═════ Supplied material

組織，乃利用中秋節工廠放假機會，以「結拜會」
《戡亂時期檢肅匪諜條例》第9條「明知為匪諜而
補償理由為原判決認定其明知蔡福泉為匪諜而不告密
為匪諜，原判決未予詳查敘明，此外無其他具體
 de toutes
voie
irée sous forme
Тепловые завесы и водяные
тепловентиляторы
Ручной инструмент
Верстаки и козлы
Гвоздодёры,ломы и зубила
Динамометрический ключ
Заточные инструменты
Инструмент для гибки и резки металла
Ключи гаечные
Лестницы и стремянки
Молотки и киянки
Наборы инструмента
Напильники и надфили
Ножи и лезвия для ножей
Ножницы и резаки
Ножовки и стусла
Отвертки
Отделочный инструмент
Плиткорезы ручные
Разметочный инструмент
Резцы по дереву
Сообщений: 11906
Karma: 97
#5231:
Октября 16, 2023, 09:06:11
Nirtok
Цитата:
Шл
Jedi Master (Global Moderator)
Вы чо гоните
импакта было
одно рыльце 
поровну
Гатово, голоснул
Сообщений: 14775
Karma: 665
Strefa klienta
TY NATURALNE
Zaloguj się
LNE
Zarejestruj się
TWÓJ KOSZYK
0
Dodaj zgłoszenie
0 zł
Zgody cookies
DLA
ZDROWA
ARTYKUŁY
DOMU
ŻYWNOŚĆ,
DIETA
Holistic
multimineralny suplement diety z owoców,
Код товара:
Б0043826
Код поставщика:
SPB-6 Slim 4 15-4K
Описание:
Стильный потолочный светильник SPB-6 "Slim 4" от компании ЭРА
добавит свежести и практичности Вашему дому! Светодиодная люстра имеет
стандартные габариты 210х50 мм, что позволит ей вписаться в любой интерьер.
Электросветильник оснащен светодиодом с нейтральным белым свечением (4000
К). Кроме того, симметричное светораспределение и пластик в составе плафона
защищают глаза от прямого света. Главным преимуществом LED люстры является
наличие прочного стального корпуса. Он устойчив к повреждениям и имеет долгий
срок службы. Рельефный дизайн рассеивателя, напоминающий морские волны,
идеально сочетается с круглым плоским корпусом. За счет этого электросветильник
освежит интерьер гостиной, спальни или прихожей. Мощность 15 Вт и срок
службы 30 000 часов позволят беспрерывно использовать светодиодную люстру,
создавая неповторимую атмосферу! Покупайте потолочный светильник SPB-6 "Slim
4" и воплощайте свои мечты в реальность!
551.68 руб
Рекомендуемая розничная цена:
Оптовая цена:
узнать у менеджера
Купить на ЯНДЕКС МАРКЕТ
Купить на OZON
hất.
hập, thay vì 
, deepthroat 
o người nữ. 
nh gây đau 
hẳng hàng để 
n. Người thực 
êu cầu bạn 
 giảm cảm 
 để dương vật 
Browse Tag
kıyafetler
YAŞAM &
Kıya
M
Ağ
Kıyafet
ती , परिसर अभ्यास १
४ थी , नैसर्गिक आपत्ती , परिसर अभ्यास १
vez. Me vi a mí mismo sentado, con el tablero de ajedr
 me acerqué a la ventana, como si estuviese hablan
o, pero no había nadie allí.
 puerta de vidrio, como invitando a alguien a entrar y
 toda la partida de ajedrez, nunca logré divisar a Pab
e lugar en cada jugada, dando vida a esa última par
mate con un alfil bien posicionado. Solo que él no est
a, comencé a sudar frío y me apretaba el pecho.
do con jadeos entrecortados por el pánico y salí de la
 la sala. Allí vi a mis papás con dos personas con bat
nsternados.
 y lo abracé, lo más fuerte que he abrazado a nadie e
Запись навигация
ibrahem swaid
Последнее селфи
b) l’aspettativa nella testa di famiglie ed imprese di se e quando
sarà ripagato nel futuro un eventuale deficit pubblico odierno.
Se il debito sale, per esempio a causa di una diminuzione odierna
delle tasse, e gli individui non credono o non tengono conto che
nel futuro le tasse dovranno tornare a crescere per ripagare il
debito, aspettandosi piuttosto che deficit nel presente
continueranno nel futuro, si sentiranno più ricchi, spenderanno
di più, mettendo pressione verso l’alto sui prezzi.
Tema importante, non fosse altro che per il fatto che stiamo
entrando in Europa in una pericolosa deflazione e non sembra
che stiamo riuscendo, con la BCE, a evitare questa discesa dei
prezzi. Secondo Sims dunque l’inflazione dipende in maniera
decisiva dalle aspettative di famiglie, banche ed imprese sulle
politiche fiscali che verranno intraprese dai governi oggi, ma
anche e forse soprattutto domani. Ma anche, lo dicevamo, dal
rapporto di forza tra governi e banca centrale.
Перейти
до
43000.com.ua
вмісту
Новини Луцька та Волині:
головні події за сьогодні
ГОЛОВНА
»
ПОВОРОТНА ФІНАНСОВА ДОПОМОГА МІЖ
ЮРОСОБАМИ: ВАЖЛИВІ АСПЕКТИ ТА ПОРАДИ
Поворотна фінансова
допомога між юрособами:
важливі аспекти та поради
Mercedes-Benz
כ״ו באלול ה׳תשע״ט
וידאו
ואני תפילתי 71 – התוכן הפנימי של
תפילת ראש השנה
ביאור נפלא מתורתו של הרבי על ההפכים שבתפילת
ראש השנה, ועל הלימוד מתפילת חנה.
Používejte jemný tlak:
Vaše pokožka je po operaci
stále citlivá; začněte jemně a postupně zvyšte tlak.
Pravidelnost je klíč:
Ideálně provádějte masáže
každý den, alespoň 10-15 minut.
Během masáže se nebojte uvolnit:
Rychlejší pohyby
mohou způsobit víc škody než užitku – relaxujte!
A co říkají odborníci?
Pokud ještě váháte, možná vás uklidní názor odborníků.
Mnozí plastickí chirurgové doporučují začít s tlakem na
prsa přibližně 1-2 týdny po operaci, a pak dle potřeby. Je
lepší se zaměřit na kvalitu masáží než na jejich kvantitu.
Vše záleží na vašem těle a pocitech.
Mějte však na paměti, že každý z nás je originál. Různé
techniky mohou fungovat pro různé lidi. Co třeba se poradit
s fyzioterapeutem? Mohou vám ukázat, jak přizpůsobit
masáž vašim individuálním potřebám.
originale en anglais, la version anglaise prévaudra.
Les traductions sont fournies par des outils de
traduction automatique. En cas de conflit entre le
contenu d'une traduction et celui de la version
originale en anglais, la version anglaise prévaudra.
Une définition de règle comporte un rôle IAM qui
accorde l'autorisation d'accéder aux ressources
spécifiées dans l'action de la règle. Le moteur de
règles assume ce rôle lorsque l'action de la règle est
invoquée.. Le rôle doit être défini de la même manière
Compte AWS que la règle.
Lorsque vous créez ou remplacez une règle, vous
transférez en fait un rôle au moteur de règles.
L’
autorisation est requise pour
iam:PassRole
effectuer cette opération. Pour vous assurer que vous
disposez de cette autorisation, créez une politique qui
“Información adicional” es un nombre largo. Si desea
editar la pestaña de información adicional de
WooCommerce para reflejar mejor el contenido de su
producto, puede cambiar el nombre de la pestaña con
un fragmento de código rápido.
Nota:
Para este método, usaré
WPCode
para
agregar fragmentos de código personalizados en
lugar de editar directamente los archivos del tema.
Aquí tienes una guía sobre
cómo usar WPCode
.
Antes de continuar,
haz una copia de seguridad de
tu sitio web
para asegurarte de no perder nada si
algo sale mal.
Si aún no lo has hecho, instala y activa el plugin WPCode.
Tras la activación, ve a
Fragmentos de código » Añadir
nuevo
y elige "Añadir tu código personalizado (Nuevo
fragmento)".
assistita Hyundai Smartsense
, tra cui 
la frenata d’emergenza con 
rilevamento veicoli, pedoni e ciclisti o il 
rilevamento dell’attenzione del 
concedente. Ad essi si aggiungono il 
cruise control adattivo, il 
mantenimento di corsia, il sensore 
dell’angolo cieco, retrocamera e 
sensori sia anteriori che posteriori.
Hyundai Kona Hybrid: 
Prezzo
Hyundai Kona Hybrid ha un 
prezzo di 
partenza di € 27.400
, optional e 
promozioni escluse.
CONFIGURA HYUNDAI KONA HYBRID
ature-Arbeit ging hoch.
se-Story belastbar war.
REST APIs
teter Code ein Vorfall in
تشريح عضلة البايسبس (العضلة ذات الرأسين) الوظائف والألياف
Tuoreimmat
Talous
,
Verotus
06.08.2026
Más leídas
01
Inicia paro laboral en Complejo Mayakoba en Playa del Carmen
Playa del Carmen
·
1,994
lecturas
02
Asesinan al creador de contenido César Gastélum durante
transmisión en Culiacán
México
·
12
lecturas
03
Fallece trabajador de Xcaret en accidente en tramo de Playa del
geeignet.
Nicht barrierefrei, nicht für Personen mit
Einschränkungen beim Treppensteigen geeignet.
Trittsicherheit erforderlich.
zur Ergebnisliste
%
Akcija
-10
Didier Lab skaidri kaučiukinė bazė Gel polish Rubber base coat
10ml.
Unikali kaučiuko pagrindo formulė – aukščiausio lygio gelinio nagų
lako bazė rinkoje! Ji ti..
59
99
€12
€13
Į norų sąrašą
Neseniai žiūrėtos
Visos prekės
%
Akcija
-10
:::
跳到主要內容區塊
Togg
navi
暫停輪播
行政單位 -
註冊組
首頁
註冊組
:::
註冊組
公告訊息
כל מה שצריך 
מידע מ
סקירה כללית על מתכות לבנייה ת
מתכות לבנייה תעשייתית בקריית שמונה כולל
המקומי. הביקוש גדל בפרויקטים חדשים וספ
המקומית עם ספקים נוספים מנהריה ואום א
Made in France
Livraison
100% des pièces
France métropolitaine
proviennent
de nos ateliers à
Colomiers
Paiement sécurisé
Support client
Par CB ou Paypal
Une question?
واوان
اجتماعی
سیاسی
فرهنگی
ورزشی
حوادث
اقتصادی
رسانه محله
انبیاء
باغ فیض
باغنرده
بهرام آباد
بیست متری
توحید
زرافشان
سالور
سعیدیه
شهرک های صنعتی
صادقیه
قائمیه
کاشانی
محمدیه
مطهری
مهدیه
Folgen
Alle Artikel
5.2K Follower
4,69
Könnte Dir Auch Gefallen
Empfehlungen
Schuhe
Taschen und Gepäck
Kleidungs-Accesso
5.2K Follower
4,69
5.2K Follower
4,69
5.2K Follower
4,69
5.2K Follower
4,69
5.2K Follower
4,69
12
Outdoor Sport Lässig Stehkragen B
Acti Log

══════════

_Required work_
Each line with "governi" in it must be identified and copied from the material.

_Worked solution_
politiche fiscali che verranno intraprese dai governi oggi, ma
rapporto di forza tra governi e banca centrale.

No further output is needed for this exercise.